The films of Kleber Mendonça Filho—Neighboring Sounds, Aquarius, Bacurau, and now The Secret Agent, along with documentaries like Pictures of Ghosts—always start with an enveloping sense of place, most often the city of Recife, his hometown on Brazil’s northeastern coast. They feel foremost like a repository of Mendonça’s memories—of time periods, of neighborhoods, of highly specific characters and especially of needle drops and ambient noise on the soundtrack. His plotting tends toward the shaggy, but only because his interest seems linked more to situations, like the last holdout in a seaside apartment building marked for gentrification (Aquarius) or a rural backwater under assault by enemies unknown (Bacurau). However you feel about Mendonça’s work—and you should feel great about it, by and large—he makes sure you will remember vividly where each film is set.
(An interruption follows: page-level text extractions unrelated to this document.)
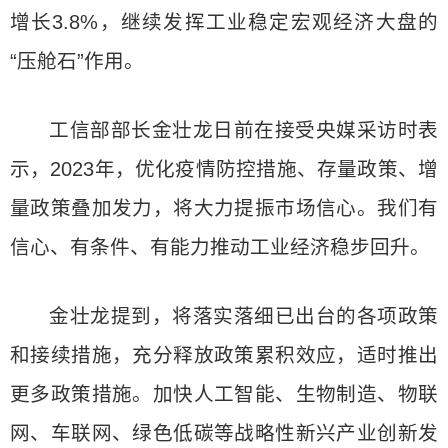
增长3.8%，继续发挥工业稳定宏观经济大盘的
“压舱石”作用。
工信部部长金壮龙日前在接受央媒采访时表
示，2023年，优化疫情防控措施、存量政策、增
量政策叠加发力，将大力提振市场信心。我们有
信心、有条件、有能力推动工业经济稳步回升。
金壮龙提到，将落实落细已出台的各项政策
和接续措施，充分释放政策累积效应，适时推出
更多政策措施。加快人工智能、生物制造、物联
网、车联网、绿色低碳等战略性新兴产业创新发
Arriving like an inadvertent Brazilian companion piece to One Battle After Another, Mendonça’s latest and most ambitious production, The Secret Agent, also follows a besieged leftist who’s hiding out among a network of political refugees at a time when the fascists are in charge. In a tense, surreal and beguiling opening sequence, Armando (Wagner Maura) pulls his canary-yellow VW Beetle into a rural parking lot and is startled to see a dead body splayed out about 20 feet in front of him, crudely blanketed in cardboard. The attendant explains, not too helpfully, that the man was a thief who’d been shot and he’s waiting for the authorities to take him away, but when the police do turn up, it’s Armando who draws their interest. They’re searching for some reason to arrest him and when they don’t find it, they shake him down for whatever he’s got, which in this case is a mostly empty pack of cigarettes.
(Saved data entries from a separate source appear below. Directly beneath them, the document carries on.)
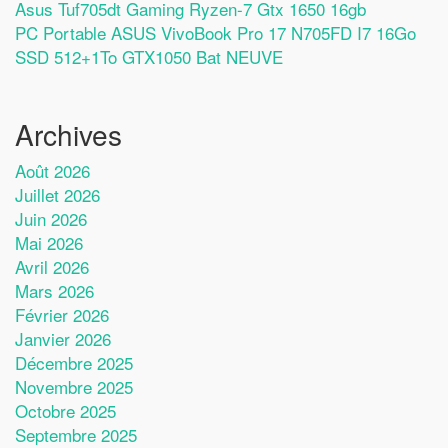
Asus Tuf705dt Gaming Ryzen-7 Gtx 1650 16gb
PC Portable ASUS VivoBook Pro 17 N705FD I7 16Go
SSD 512+1To GTX1050 Bat NEUVE
Archives
Août 2026
Juillet 2026
Juin 2026
Mai 2026
Avril 2026
Mars 2026
Février 2026
Janvier 2026
Décembre 2025
Novembre 2025
Octobre 2025
Septembre 2025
The year is 1977, when Brazil is still under military dictatorship, and Armando is trying to make his way to Recife, where he’s seeking cover from political persecution. (On the radio: Chicago’s “If You Leave Me Now.”) A tough, funny, aging radical named Dona Sebastiana (Tânia Maria) has tucked other rebels and refugees like Armando into her apartment complex, and being in Recife will put him back in touch with his young son, who’s been living with Armando’s father-in-law. We learn via flashback that Armando is an academic whose work ran afoul of the state’s electric company and now a couple of hitmen have been contracted to wipe him out. He ostensibly has the protection of the local police chief Euclides (Robério Diógenes), but Euclides is a corrupt and arrogant oaf who’s currently embroiled in a strange incident involving a man’s leg that was found inside a tiger shark. With Steven Spielberg’s Jaws in theaters, the leg story becomes a tabloid sensation.
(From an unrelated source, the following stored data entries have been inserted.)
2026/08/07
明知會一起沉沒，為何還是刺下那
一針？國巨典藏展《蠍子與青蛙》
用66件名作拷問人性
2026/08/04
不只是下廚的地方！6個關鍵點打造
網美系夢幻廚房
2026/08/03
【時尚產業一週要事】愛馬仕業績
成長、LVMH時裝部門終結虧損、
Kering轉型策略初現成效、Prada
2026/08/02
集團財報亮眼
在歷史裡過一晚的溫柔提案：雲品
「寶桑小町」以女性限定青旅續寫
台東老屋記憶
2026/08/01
For a movie where the hero is hunted by armed assassins, it’s surprising (though maybe not through Mendonça’s lens) that the most gripping sequences are past conversations between Armando and government adversaries over his academic work. The vague threats Armando receives are more insidious than the mortal ones that come later, and what stands out is the greed, arrogance, and stupidity of fascist officials, whose smug appetite for destruction must be sated, even as it leads to no productive ends. The Secret Agent has a warm affinity for communities like the one that adopts Armando—Dona’s apartment building echoes the lo-fi resistance of Baktan Cross in One Battle After Another—but it doesn’t sugarcoat the immense loss that history can deliver. The past can be obliterated, through lost records or razed buildings or simply forgotten people and events, and political environments like the one depicted in The Secret Agent are more easily replicated in the future. (Out of yesterday’s ruling generals came today’s Jair Bolsonaro.) The best Mendonça can do is remember. — Scott Tobias
The Secret Agent opens in New York City today and expands from there.